Training courses cover clowning techniques, which include acting, pantomime, balancing acts, magic, puppeteering, color variety, and balloon modeling. A fundamental aspect is the identification with each patient’s condition, as rather than working from a script, these clowns prepare their performances in response to patients’ needs. Their duration is also dependent on the patient and whether they are enjoying the act or not.
“We visit oncology, heart disease, and hematology wards. Rapport must be established in the first visual contact with the patient, necessary to undertake the activity. By letting the patient decide the artistic act, for a moment they enjoy a pause in medical routines. This rapport also creates ties with their relatives. Many hospitalized children live in other provinces and come from dysfunctional families. We see single mothers who leave other children at home in order to care for one child, so more than the clown therapy, we become involved like social workers, hence the need for a well-trained clown,” Campos emphasized.
This view was shared by Canadian, Melissa Halland: “I am a therapeutic clown because I understand that being in the hospital is a difficult time for any human being. In many cases, healing the body entails pain. I believe that the mind and emotions are important to recovering from an illness. This actor or actress is an individual who helps to cure, because he or she provokes joy and feelings of love among human beings.” Halland plays the character of Fifi, working with the sick in the cities of Montreal and Quebec.
She told Granma International that Canada has a network of therapeutic clowns in each city, integrated with different humanitarian associations, who provide their art free of charge in health institutions, but are financed by non-governmental organizations and by solidarity contributions, to cover travel and other expenses.
She noted that attending the Congress in Cuba was a wonderful experience, and that, “It touched my heart.

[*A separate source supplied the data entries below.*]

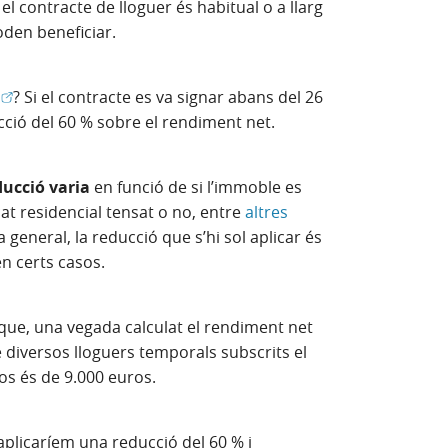
el contracte de lloguer és habitual o a llarg
oden beneficiar.
(Obre en finestra nova)
? Si el contracte es va signar abans del 26
cció del 60 % sobre el rendiment net.
ucció varia
en funció de si l’immoble es
t residencial tensat o no, entre
altres
estra nova)
 general, la reducció que s’hi sol aplicar és
en certs casos.
ue, una vegada calculat el rendiment net
de diversos lloguers temporals subscrits el
os és de 9.000 euros.
i aplicaríem una reducció del 60 % i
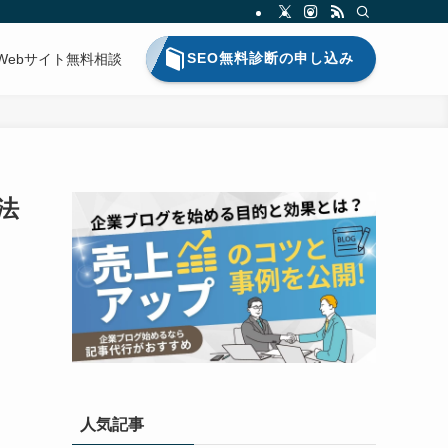
SEO無料診断の申し込み
Webサイト無料相談
法
人気記事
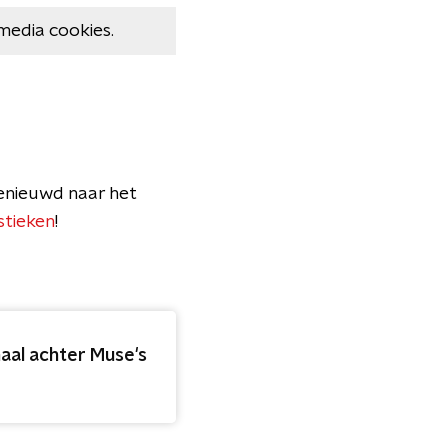
media cookies.
enieuwd naar het
stieken
!
haal achter Muse's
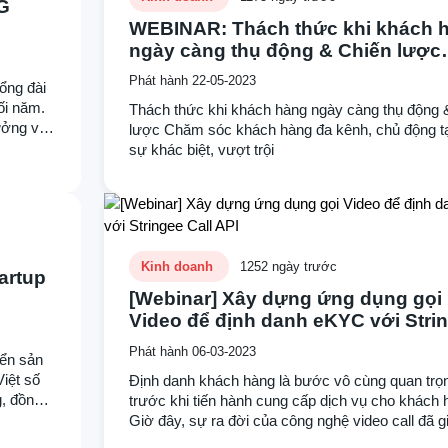
G
WEBINAR: Thách thức khi khách 
ngày càng thụ động & Chiến lược
Chăm sóc khách hàng đa kênh, c
Phát hành 22-05-2023
ổng đài
động tạo nên sự khác biệt, vượt tr
ối năm.
Thách thức khi khách hàng ngày càng thụ động 
tưởng và
lược Chăm sóc khách hàng đa kênh, chủ động t
ua,
sự khác biệt, vượt trội
DUY
Kinh doanh
1252 ngày trước
artup
[Webinar] Xây dựng ứng dụng gọi
Video để định danh eKYC với Stri
Call API
Phát hành 06-03-2023
iển sản
iệt số
Định danh khách hàng là bước vô cùng quan trọ
g, đồng
trước khi tiến hành cung cấp dịch vụ cho khách 
Độ.
Giờ đây, sự ra đời của công nghệ video call đã g
quy trình định danh trở nên đơn giản hơn bao giờ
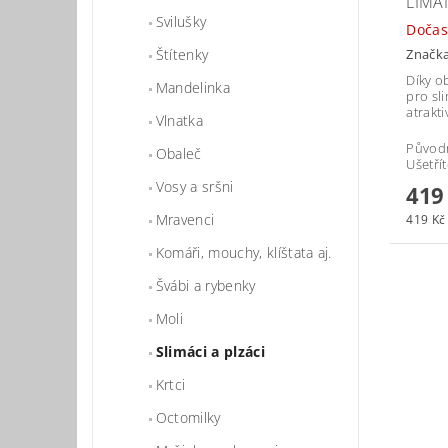
LIMA
Svilušky
Dočas
Značk
Štítenky
Díky o
Mandelinka
pro sl
atrakt
Vlnatka
Původ
Obaleč
Ušetří
Vosy a sršni
419
Mravenci
419 Kč 
Komáři, mouchy, klíštata aj.
Švábi a rybenky
Moli
Slimáci a plzáci
Krtci
Octomilky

I have seen the interest shown by the Ministries of Health, Education, and Culture to support this activity, something that is lacking in Canada.”
Meanwhile, Iliana Levy, from Colombia, visited Cuba for the first time to attend the Congress. A graduate in Literature and Linguistics, she has been clowning for over ten years, and is focused on the social work of a therapeutic clown in hospitals and other unconventional settings.
“The experience of the Congress has been a dream come true. I am very grateful to the therapeutic clowns organization of Cuba, who have made us feel at home. I feel that we share joy and vitality. They offered me the opportunity to interact with Cuban patients, and it turned out to be an extraordinary experience,” expressed Levy, otherwise known as the clown Gladys Banana.
Cuban Karelia León Despaigne reported that her seven-year-old son, Yasier, was very sad on learning he would be admitted to the William Soler Pediatric Hospital, where he underwent complex heart surgery for interatrial communication. “Our children need that encouragement offered by the therapeutic clowns; they came with their balloons and extravagant costumes. They even gave out red noses to make others feel like clowns too,” she noted.
These artists share the dream that in the future hospitals will be cultural/health centers where, along with medical treatments and care, patients will be able to come into contact with art, to create and follow their dreams.